## SCHIFI: Scalable and flexible high performance FPGA-based fault injector

Suman Sau, Maha Kooli, Giorgio Di Natale, Alberto Bosio, Amlan Chakrabarti

#### ▶ To cite this version:

Suman Sau, Maha Kooli, Giorgio Di Natale, Alberto Bosio, Amlan Chakrabarti. SCHIFI: Scalable and flexible high performance FPGA-based fault injector. DCIS 2016 - 31st Conference on Design of Circuits and Integrated Systems, Nov 2016, Granada, Spain. 10.1109/DCIS.2016.7845375. lirmm-01700747

### HAL Id: lirmm-01700747 https://hal-lirmm.ccsd.cnrs.fr/lirmm-01700747

Submitted on 1 Apr 2022

**HAL** is a multi-disciplinary open access archive for the deposit and dissemination of scientific research documents, whether they are published or not. The documents may come from teaching and research institutions in France or abroad, or from public or private research centers.

L'archive ouverte pluridisciplinaire **HAL**, est destinée au dépôt et à la diffusion de documents scientifiques de niveau recherche, publiés ou non, émanant des établissements d'enseignement et de recherche français ou étrangers, des laboratoires publics ou privés.

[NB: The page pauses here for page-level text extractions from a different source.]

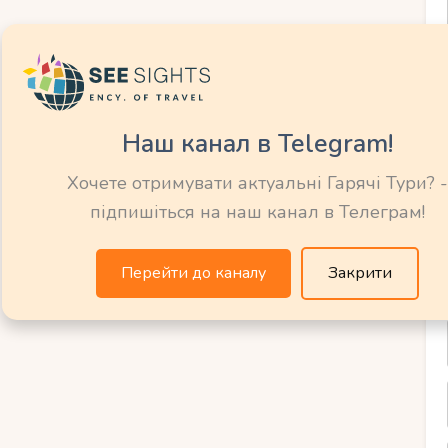
.
, серфінг, фотосесії.
 розташований на північно-західному
Наш канал в Telegram!
атмосфера, а вода залишається теплою
Хочете отримувати актуальні Гарячі Тури? -
підпишіться на наш канал в Телеграм!
.
ки, йога, купання.
Перейти до каналу
Закрити
го узбережжя славиться своєю теплою та
ся в лагунах і насолоджуватися повною
.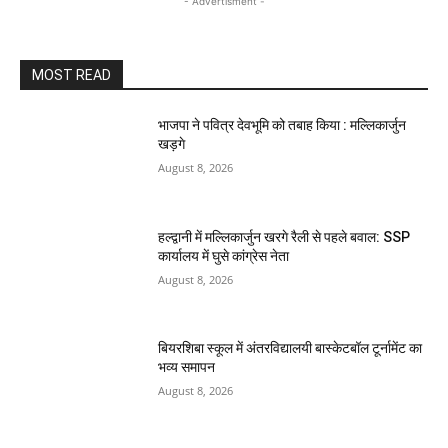
- Advertisment -
MOST READ
भाजपा ने पवित्र देवभूमि को तबाह किया : मल्लिकार्जुन
खड़गे
August 8, 2026
हल्द्वानी में मल्लिकार्जुन खरगे रैली से पहले बवाल: SSP
कार्यालय में घुसे कांग्रेस नेता
August 8, 2026
बियरशिबा स्कूल में अंतरविद्यालयी बास्केटबॉल टूर्नामेंट का
भव्य समापन
August 8, 2026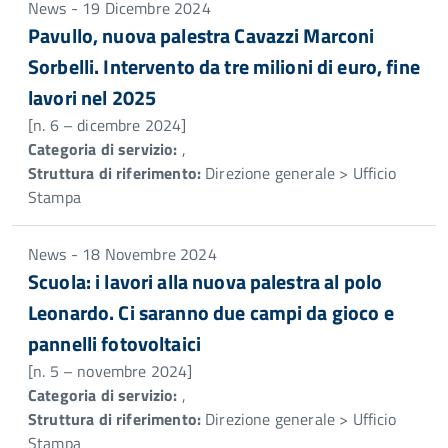
News - 19 Dicembre 2024
Pavullo, nuova palestra Cavazzi Marconi
Sorbelli. Intervento da tre milioni di euro, fine
lavori nel 2025
[n. 6 – dicembre 2024]
Categoria di servizio:
,
Struttura di riferimento:
Direzione generale > Ufficio
Stampa
News - 18 Novembre 2024
Scuola: i lavori alla nuova palestra al polo
Leonardo. Ci saranno due campi da gioco e
pannelli fotovoltaici
[n. 5 – novembre 2024]
Categoria di servizio:
,
Struttura di riferimento:
Direzione generale > Ufficio
Stampa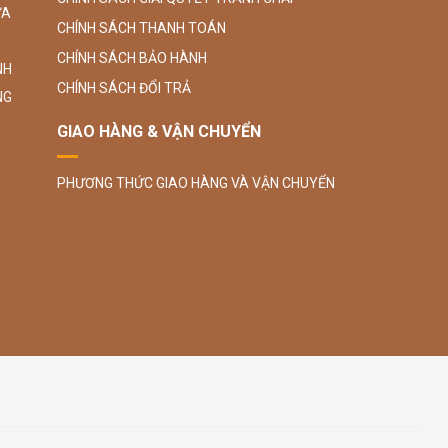
ỮA
CHÍNH SÁCH THANH TOÁN
CHÍNH SÁCH BẢO HÀNH
NH
CHÍNH SÁCH ĐỔI TRẢ
NG
GIAO HÀNG & VẬN CHUYỂN
PHƯƠNG THỨC GIAO HÀNG VÀ VẬN CHUYỂN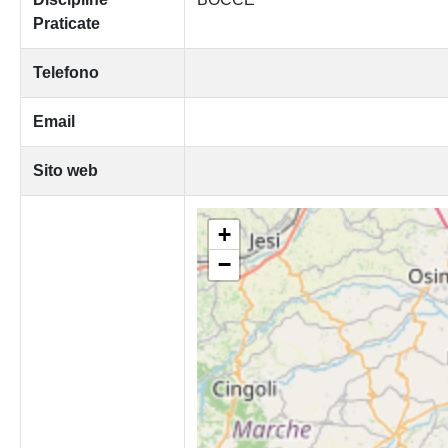
Praticate
Telefono
Email
Sito web
+
−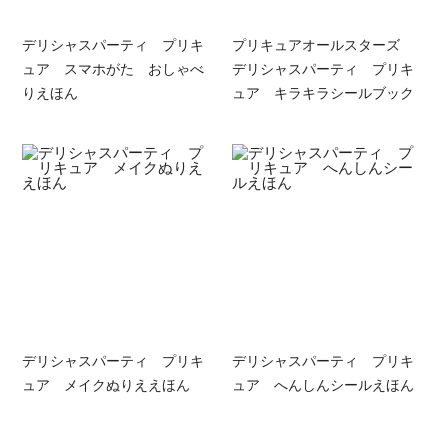
デリシャスパーティ プリキ
プリキュアオールスターズ
ュア スマホがた おしゃべ
デリシャスパーティ プリキ
りえほん
ュア キラキラシールブック
デリシャスパーティ プリキ
デリシャスパーティ プリキ
ュア メイクぬりええほん
ュア へんしんシールえほん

# SCHIFI: SCalable and flexible High performance FPGA-based Fault Injector

Suman Sau<sup>12</sup>, Maha Kooli<sup>1</sup>, Giorgio Di Natale<sup>1</sup>, Alberto Bosio<sup>1</sup> LIRMM CNRS-UM <firstname.lastname>@lirmm.fr

Amlan Chakrabarti<sup>2</sup> University of Calcutta acakes@caluniv.ac.in

Abstract\*—One of the consequence of the scaling down of latest technologies, is that digital circuits are more prone to be affected by faults caused by physical manufacturing defects, environmental perturbations (e.g., radiations, electromagnetic interference), or aging-related phenomena. Understanding the behavior of the whole system in the presence of faults affecting digital circuits is crucial for designing and validating fault tolerance techniques. Fault injection is a well-known and widely used approach for estimating the behavior of a system in the presence of errors. Among the different techniques, FPGA-based fault injection is one of the most popular since it allows a low-cost, rapid and accurate approach compared to simulation- and hardware based fault injectors. In this paper we present a flexible FPGA fault injector able to inject in the memory hierarchy of a given system.

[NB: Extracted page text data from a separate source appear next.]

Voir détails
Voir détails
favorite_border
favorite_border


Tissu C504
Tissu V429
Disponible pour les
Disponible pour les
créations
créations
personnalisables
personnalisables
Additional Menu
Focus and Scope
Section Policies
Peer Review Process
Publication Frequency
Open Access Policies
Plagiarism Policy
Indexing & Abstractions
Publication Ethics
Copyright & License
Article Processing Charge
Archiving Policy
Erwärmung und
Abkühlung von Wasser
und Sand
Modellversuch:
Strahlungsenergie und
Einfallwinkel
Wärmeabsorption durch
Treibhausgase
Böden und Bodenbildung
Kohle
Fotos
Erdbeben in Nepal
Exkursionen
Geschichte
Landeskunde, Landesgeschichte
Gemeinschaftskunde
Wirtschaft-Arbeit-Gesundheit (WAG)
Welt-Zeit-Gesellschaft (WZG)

Keywords—Reliability, FPGA, Fault Injector, Hardware Faults, Memories

#### I. INTRODUCTION

System reliability has become an important design aspect for computer systems due to the aggressive technology miniaturization, which introduces a large set of different failure sources for hardware components [1][2][3]. The hardware system can be affected by faults caused by physical manufacturing defects, environmental perturbations (e.g., radiations, electromagnetic interference), or aging-related phenomena [4]. Faults propagate through the different hardware structures composing the full system (see Fig. 1). However, faults can be masked during this propagation either at the technological or at architectural level [5][3]. When a fault reaches the software layer of the system, it can corrupt data, instructions or the control flow. These errors may impact the correct software execution by producing erroneous results or prevent the execution of the application leading to abnormal termination or application hang.

The system reliability includes both the software and the hardware reliability. In order to target the overall system reliability, we have to consider: (i) faults affecting the software layer and (ii) the faults affecting the hardware layer. In the literature, several methods and tools have been proposed to accurately evaluate the impact of the faults affecting either the software layer (e.g., Mutation Testing) or the hardware layer (e.g., Fault Injection).

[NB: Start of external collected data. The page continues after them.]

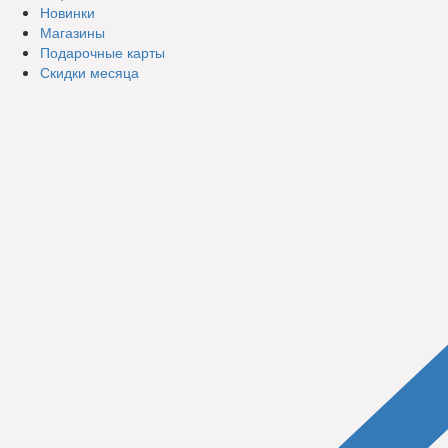
Новинки
Магазины
Подарочные карты
Скидки месяца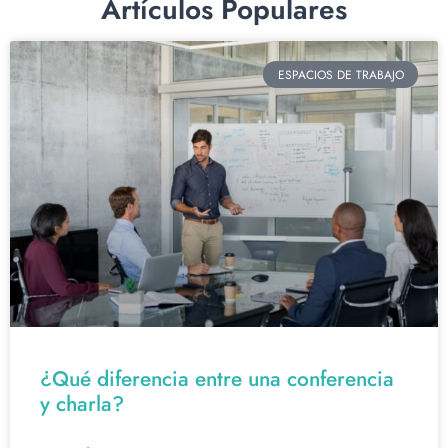
Artículos Populares
ESPACIOS DE TRABAJO
¿Qué diferencia entre una conferencia
y charla?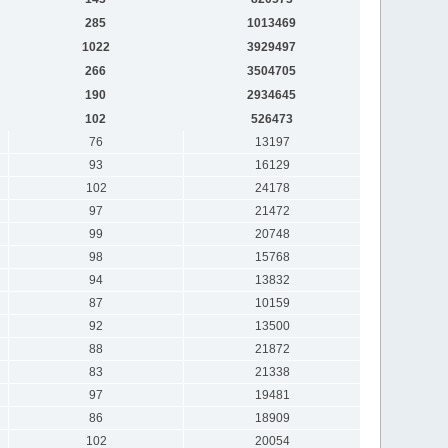
285
1013469
1022
3929497
266
3504705
190
2934645
102
526473
76
13197
93
16129
102
24178
97
21472
99
20748
98
15768
94
13832
87
10159
92
13500
88
21872
83
21338
97
19481
86
18909
102
20054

In this work, we mainly focus on the faults affecting the hardware layer that can actually really impacts on the software layers. The idea is to target a subset of all possible fault locations to speed up the fault injection campaign.



Fig. 1. System Layers and Fault Propagation

For this purpose, we present in this paper a scalable and flexible high performance fault injector based on the use of FPGA board. The proposed tool main aims at giving to the user the possibility to easily build its own fault injector in order to target the desired set of fault locations. We present a set of preliminary results carried out on the open sourceAmber project[6], that is a complete embedded system implemented on the Xilinx Spartan-6 SP605[7] FPGA development board.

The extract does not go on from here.